* TASK GOAL: All lines from the one holding "Image attached. Target: **stomach**." down to the last line of the entries are to be reproduced exactly, with no other lines.

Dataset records
..........
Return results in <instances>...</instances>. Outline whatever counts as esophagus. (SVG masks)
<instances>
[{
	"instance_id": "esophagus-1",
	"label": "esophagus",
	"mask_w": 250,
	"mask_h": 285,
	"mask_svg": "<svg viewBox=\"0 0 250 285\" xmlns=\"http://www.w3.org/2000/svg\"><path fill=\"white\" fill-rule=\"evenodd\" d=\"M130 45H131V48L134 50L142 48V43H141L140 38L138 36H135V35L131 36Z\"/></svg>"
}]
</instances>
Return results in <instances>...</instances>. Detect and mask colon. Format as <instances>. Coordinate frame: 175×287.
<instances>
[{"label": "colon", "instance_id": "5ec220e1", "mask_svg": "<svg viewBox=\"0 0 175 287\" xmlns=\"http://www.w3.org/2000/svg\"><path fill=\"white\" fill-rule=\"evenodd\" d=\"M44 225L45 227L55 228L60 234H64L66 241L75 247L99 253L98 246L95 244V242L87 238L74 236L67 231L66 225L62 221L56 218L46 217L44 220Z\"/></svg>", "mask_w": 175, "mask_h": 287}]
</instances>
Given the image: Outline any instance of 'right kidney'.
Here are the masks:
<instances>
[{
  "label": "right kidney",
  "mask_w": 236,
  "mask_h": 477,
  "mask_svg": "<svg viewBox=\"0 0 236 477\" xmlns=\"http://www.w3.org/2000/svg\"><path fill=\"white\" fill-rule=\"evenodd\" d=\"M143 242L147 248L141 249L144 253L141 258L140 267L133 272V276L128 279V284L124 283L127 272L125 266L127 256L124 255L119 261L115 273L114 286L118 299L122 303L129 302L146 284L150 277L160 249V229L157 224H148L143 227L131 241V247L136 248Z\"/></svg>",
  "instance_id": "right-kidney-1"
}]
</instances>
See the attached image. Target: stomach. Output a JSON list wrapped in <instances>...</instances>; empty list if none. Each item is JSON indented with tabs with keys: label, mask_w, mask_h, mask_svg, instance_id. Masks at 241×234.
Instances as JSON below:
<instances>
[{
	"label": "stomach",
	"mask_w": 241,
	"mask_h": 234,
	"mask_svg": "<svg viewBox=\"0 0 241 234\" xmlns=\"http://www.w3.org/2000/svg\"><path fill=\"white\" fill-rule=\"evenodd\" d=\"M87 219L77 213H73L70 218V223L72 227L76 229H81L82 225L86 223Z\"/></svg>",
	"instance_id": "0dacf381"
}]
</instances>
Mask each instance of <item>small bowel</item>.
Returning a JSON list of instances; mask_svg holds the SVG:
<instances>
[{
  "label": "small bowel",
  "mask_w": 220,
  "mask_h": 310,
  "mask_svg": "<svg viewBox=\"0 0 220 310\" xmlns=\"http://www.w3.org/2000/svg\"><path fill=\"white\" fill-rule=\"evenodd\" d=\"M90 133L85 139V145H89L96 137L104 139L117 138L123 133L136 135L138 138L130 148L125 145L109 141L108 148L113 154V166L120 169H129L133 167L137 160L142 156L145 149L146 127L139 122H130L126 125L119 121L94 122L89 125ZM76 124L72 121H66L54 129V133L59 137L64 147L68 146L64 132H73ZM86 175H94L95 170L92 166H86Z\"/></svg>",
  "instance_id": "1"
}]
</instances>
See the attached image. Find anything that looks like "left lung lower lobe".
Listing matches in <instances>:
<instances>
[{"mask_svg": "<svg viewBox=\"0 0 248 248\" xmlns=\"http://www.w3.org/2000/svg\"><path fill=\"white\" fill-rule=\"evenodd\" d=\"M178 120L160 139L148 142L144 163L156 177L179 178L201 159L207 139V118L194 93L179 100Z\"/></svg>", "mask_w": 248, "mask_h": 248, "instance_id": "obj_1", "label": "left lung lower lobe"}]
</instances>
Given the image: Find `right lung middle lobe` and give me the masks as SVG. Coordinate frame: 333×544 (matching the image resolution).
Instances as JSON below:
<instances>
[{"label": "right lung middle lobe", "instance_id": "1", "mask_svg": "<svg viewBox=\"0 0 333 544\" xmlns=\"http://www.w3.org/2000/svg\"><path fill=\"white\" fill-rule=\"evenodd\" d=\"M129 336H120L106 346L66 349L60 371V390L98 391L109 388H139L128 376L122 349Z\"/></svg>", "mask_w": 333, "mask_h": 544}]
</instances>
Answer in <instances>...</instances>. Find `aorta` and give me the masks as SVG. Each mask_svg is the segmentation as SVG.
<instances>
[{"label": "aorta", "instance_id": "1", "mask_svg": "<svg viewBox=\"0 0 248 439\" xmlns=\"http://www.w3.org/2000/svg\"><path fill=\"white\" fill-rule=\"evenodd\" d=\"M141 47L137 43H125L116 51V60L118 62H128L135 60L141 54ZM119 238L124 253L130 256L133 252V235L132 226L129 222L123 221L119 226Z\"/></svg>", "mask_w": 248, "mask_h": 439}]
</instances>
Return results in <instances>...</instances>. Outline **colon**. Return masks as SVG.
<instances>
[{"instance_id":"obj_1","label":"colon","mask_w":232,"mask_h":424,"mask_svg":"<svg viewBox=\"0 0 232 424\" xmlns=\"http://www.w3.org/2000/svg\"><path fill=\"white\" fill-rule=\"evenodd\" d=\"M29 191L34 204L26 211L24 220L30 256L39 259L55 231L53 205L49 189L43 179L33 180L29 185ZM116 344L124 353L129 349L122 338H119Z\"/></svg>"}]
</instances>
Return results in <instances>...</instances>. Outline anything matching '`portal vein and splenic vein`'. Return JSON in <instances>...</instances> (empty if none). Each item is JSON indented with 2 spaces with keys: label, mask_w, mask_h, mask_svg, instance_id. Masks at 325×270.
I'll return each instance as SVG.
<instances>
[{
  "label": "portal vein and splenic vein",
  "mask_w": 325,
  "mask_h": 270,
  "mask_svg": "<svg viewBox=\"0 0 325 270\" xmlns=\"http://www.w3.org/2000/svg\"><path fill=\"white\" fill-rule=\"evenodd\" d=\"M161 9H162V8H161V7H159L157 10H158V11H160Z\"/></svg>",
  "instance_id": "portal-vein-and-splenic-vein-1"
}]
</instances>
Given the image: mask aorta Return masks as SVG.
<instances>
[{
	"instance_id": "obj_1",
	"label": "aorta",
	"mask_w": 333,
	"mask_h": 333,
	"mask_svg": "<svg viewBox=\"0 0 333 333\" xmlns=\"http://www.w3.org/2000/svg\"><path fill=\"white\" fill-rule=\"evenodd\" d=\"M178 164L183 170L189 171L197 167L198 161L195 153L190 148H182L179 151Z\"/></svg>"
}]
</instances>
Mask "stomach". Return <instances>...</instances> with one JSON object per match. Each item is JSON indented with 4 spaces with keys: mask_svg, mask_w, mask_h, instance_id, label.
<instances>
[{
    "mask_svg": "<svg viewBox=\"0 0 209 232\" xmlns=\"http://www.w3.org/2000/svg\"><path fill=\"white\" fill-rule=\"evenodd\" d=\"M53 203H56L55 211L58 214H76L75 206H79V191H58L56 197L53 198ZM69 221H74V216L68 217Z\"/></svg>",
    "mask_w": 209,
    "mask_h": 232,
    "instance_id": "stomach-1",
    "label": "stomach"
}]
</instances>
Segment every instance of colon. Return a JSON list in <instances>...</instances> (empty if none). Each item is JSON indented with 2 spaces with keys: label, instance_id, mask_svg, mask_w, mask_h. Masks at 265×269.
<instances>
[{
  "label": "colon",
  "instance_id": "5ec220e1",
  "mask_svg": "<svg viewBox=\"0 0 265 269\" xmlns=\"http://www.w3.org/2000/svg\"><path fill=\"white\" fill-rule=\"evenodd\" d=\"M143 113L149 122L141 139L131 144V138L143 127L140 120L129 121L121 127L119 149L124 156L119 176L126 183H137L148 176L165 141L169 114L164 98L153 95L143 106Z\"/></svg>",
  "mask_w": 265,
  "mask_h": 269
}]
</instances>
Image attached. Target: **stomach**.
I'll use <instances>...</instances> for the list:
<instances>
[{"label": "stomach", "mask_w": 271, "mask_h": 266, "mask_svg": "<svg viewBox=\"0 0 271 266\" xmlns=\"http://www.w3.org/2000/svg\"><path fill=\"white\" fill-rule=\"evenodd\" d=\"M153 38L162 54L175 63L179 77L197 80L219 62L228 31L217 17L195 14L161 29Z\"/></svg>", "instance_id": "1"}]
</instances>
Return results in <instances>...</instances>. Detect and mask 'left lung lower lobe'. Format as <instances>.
..........
* TASK OUTPUT:
Image attached. Target: **stomach**.
I'll use <instances>...</instances> for the list:
<instances>
[{"label": "stomach", "mask_w": 271, "mask_h": 266, "mask_svg": "<svg viewBox=\"0 0 271 266\" xmlns=\"http://www.w3.org/2000/svg\"><path fill=\"white\" fill-rule=\"evenodd\" d=\"M153 38L162 54L175 63L179 77L197 80L219 62L228 31L217 17L195 14L161 29Z\"/></svg>", "instance_id": "1"}]
</instances>
Return results in <instances>...</instances>. Detect and mask 'left lung lower lobe'. Format as <instances>.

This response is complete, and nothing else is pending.